A: The Agent obtains data from the source, processes and transmits it to the target, so it needs to access Google Cloud's BigQuery service to ensure that data can be written to BigQuery.
Q: How does the temporary table work?
A: In order to improve the performance of data write and reduce data latency, TapData uses the Stream API and Merge API in combination based on BigQuery data characteristics. The process is as follows:
During the full data synchronization stage, use the Stream API for data import.
During the incremental data synchronization stage, incremental events are initially written to a temporary table in BigQuery. These events are stored in the temporary table until a periodic merge process is triggered. At the specified intervals, the data from the temporary table is merged into the target table, ensuring that the target table stays up to date with the latest incremental changes.
tipThe first merge occurs 1 hour after the completion of full synchronization data to ensure updates written by the Stream API are not missed.
Q: What are the fields in the temporary table?
A: The figure illustrates the structure and data of a data item within the temporary table. It includes the merge_data_before and merge_data_after fields, which store the data before and after the record change, respectively. The data type for these fields is Record.

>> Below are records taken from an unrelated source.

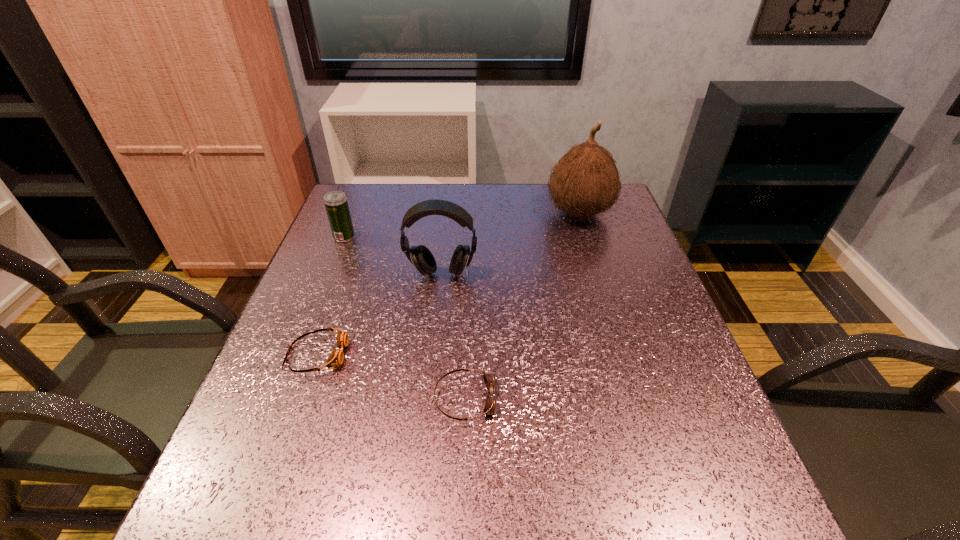 Find the location of a particular element. The height and width of the screenshot is (540, 960). vacant point located between the third shortest object and the earphone is located at coordinates (393, 255).

You are a GUI agent. You are given a task and a screenshot of the screen. Output one action in this format:
    pyautogui.click(x=<x>, y=<y>)
    Task: Click on the free area in between the third nearest object and the coconut
    
    Given the screenshot: What is the action you would take?
    click(x=511, y=244)

Find the location of a particular element. object that can be found as the second closest to the left goggles is located at coordinates (490, 407).

Locate which object ranks third in proximity to the third farthest object. Please provide its 2D coordinates. Your answer should be formatted as a tuple, i.e. [(x, y)], where the tuple contains the x and y coordinates of a point satisfying the conditions above.

[(585, 182)]

Where is `free location that satisfies the following two spatial constraints: 1. on the surface of the coconut; 2. on the ear cups of the fourth shortest object`? This screenshot has height=540, width=960. free location that satisfies the following two spatial constraints: 1. on the surface of the coconut; 2. on the ear cups of the fourth shortest object is located at coordinates (598, 274).

Identify the location of vacant region that satisfies the following two spatial constraints: 1. on the ear cups of the second tallest object; 2. with the lenses facing forward on the left goggles. The image size is (960, 540). (433, 354). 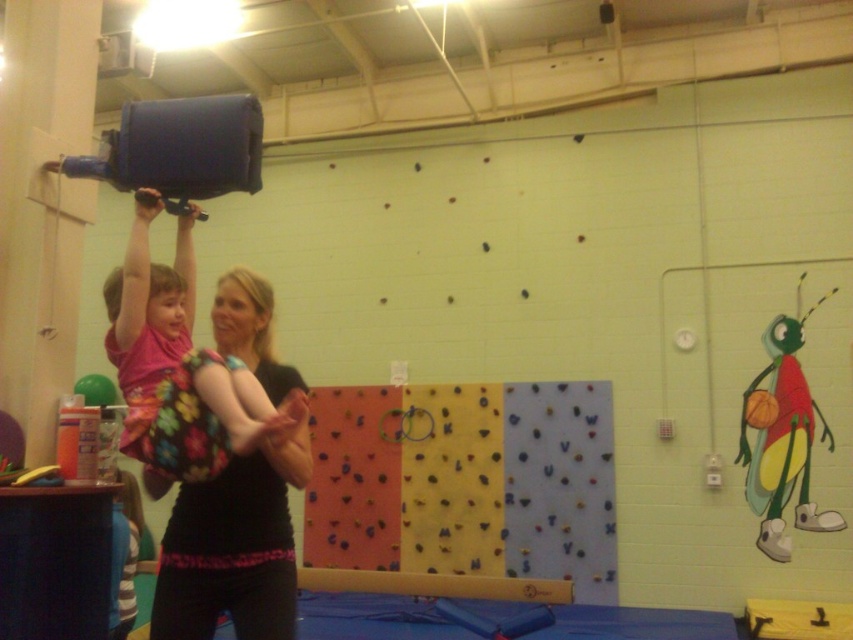 Based on the photo, is black fabric shirt at center above cartoonish fabric bug at right?

Correct, black fabric shirt at center is located above cartoonish fabric bug at right.

Which is above, black fabric shirt at center or cartoonish fabric bug at right?

black fabric shirt at center is above.

Where is `black fabric shirt at center`? This screenshot has height=640, width=853. black fabric shirt at center is located at coordinates point(238,499).

Based on the photo, is yellow foam beam at center positioned behind smooth blonde hair at center?

Yes.

Is yellow foam beam at center to the right of smooth blonde hair at center from the viewer's perspective?

Indeed, yellow foam beam at center is positioned on the right side of smooth blonde hair at center.

You are a GUI agent. You are given a task and a screenshot of the screen. Output one action in this format:
    pyautogui.click(x=<x>, y=<y>)
    Task: Click on the yellow foam beam at center
    The height and width of the screenshot is (640, 853).
    Given the screenshot: What is the action you would take?
    pyautogui.click(x=434, y=584)

Where is `black fabric shirt at center`? black fabric shirt at center is located at coordinates pos(238,499). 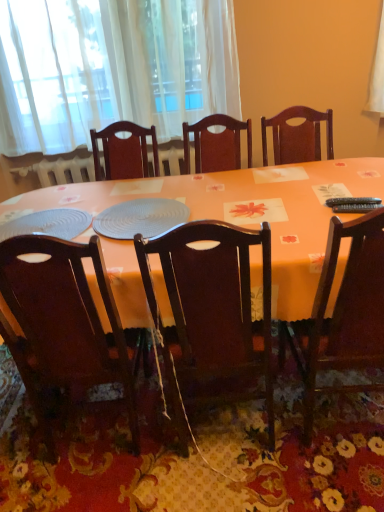 Where is `free space to the back side of black plastic remote control at right, which is counted as the 2th remote control, starting from the top`? This screenshot has height=512, width=384. free space to the back side of black plastic remote control at right, which is counted as the 2th remote control, starting from the top is located at coordinates coord(341,194). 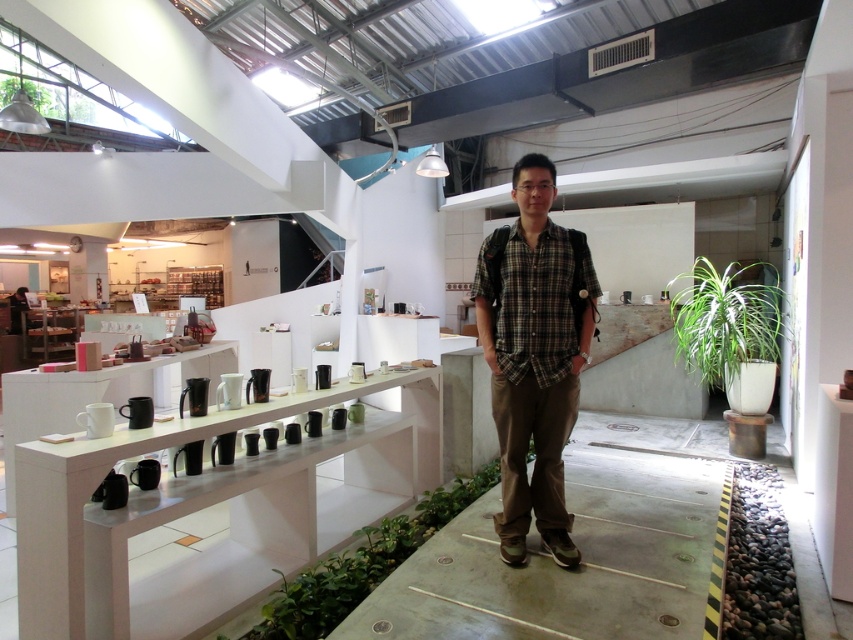 You are a store employee who needs to place a new sign on the wall. The sign must be placed at a height that is between the height of the plaid cotton shirt at center and the green leafy plant at right. Where should you place the sign?

The plaid cotton shirt at center is taller than the green leafy plant at right. Therefore, the sign should be placed between the height of the green leafy plant at right and the plaid cotton shirt at center, ensuring it is higher than the plant but lower than the shirt.

You are standing in the retail space and notice a plaid cotton shirt at center and a green leafy plant at right. Which object is positioned to the left of the other?

The plaid cotton shirt at center is to the left of the green leafy plant at right. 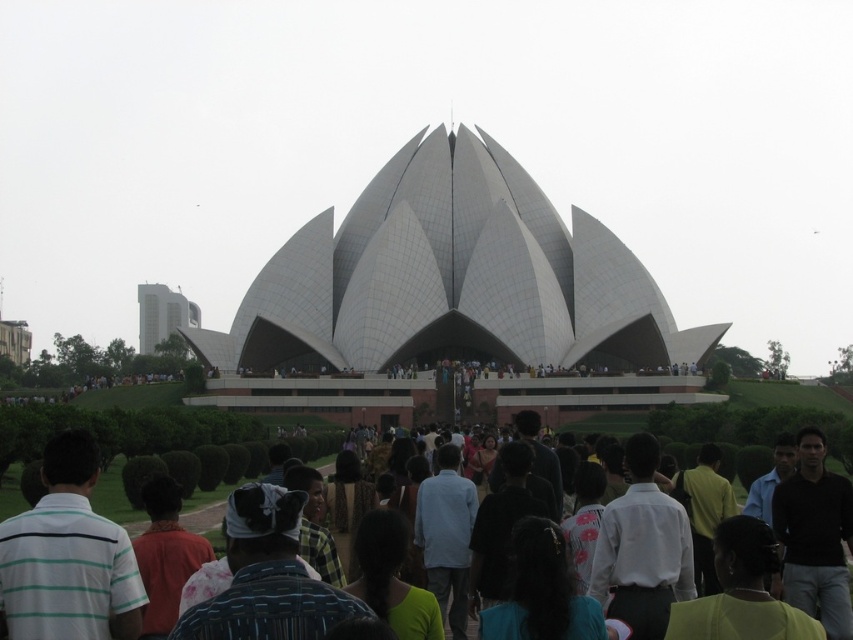 Question: Is white smooth dome at center to the right of white shirt at center from the viewer's perspective?

Choices:
 (A) no
 (B) yes

Answer: (B)

Question: Among these objects, which one is nearest to the camera?

Choices:
 (A) white shirt at center
 (B) white smooth dome at center

Answer: (A)

Question: Can you confirm if white smooth dome at center is positioned to the right of white shirt at center?

Choices:
 (A) no
 (B) yes

Answer: (B)

Question: Is white smooth dome at center to the right of white shirt at center from the viewer's perspective?

Choices:
 (A) yes
 (B) no

Answer: (A) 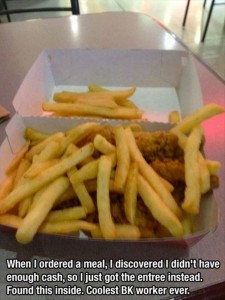 Locate an element on the screen. The image size is (225, 300). table is located at coordinates (82, 35). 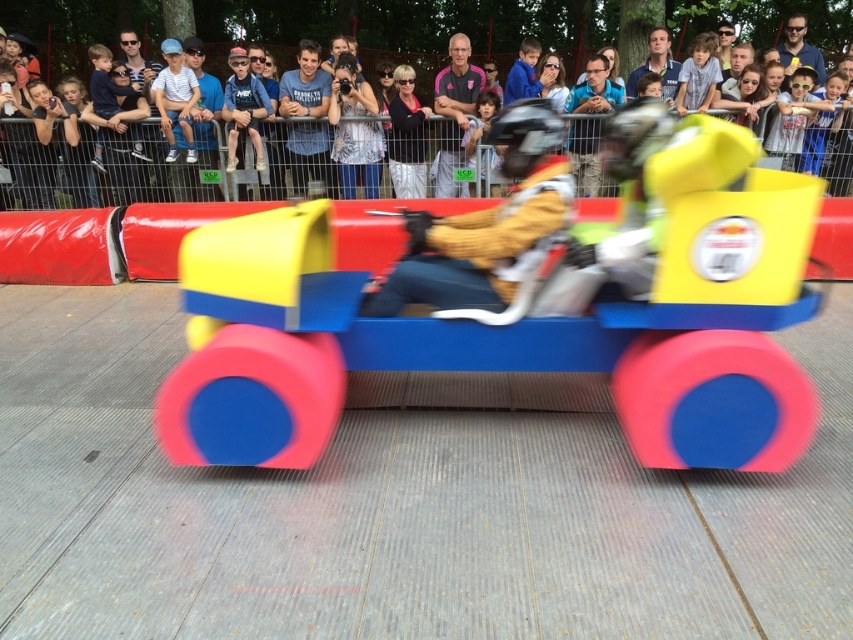 Which is above, matte plastic toy car at center or denim jacket at upper center?

Positioned higher is denim jacket at upper center.

Between matte plastic toy car at center and denim jacket at upper center, which one appears on the right side from the viewer's perspective?

Positioned to the right is matte plastic toy car at center.

Identify the location of matte plastic toy car at center. (521, 305).

Does matte plastic toy car at center appear under yellow matte helmet at center?

Yes, matte plastic toy car at center is below yellow matte helmet at center.

Does matte plastic toy car at center appear on the left side of yellow matte helmet at center?

Correct, you'll find matte plastic toy car at center to the left of yellow matte helmet at center.

I want to click on matte plastic toy car at center, so click(x=521, y=305).

The width and height of the screenshot is (853, 640). What are the coordinates of `matte plastic toy car at center` in the screenshot? It's located at (521, 305).

Between yellow matte helmet at center and denim jacket at upper center, which one is positioned lower?

Positioned lower is yellow matte helmet at center.

Is yellow matte helmet at center below denim jacket at upper center?

Yes, yellow matte helmet at center is below denim jacket at upper center.

Is point (556, 216) farther from viewer compared to point (258, 166)?

That is False.

Find the location of `yellow matte helmet at center`. yellow matte helmet at center is located at coordinates (486, 225). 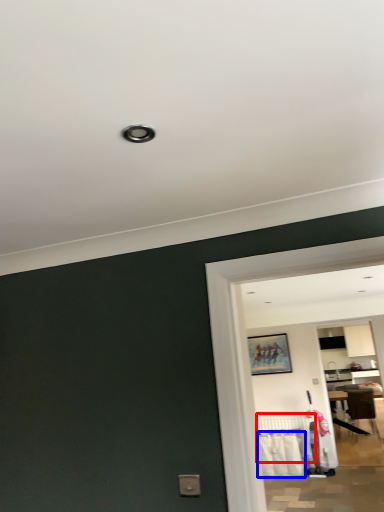 Question: Which object is further to the camera taking this photo, radiator (highlighted by a red box) or laundry (highlighted by a blue box)?

Choices:
 (A) radiator
 (B) laundry

Answer: (A) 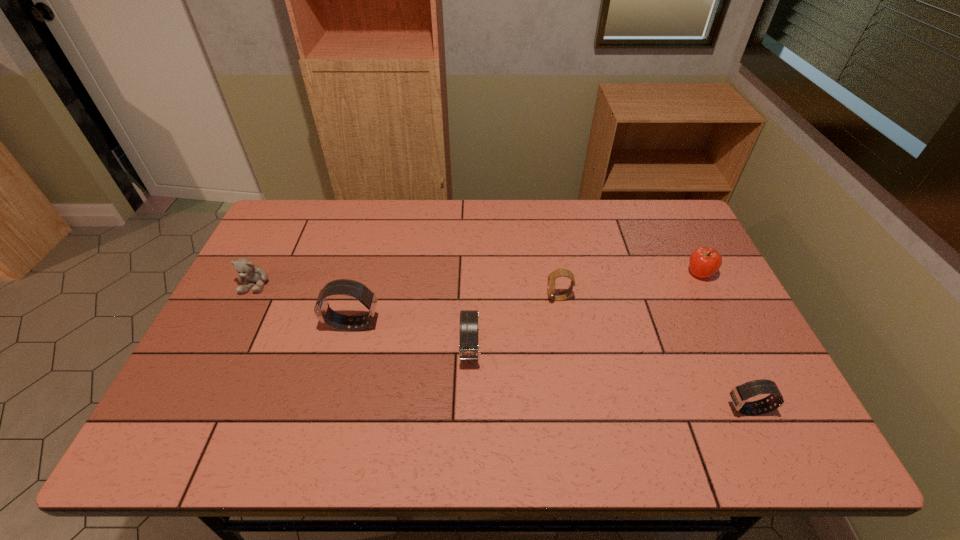 I want to click on vacant space situated on the face of the farthest watch, so click(x=506, y=298).

The height and width of the screenshot is (540, 960). Find the location of `vacant space located 0.110m on the face of the teddy bear`. vacant space located 0.110m on the face of the teddy bear is located at coordinates (234, 326).

Image resolution: width=960 pixels, height=540 pixels. What are the coordinates of `object that is at the near edge` in the screenshot? It's located at (x=739, y=394).

This screenshot has width=960, height=540. I want to click on object that is at the left edge, so click(246, 269).

The width and height of the screenshot is (960, 540). I want to click on watch that is positioned at the right edge, so click(x=739, y=394).

Locate an element on the screen. This screenshot has height=540, width=960. apple located in the right edge section of the desktop is located at coordinates (704, 262).

Where is `object that is at the near right corner`? The width and height of the screenshot is (960, 540). object that is at the near right corner is located at coordinates (739, 394).

Find the location of a particular element. blank space at the far edge of the desktop is located at coordinates (459, 222).

The image size is (960, 540). Find the location of `vacant space at the near edge of the desktop`. vacant space at the near edge of the desktop is located at coordinates (330, 381).

Where is `vacant space at the left edge of the desktop`? The height and width of the screenshot is (540, 960). vacant space at the left edge of the desktop is located at coordinates (207, 373).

In the case of the current record, identified by the merge_type as D (indicating a deletion), the merge_data_after field is empty, signifying that the data has been deleted.
Q: Why is the data queried in BigQuery not up to date?
A: You can view the incremental delay in the management interface of the task. Please note that apart from the network delay, the temporary table might not be immediately merged into the target BigQuery table. In such cases, it is recommended to wait for the automatic merge to take place before querying the target table.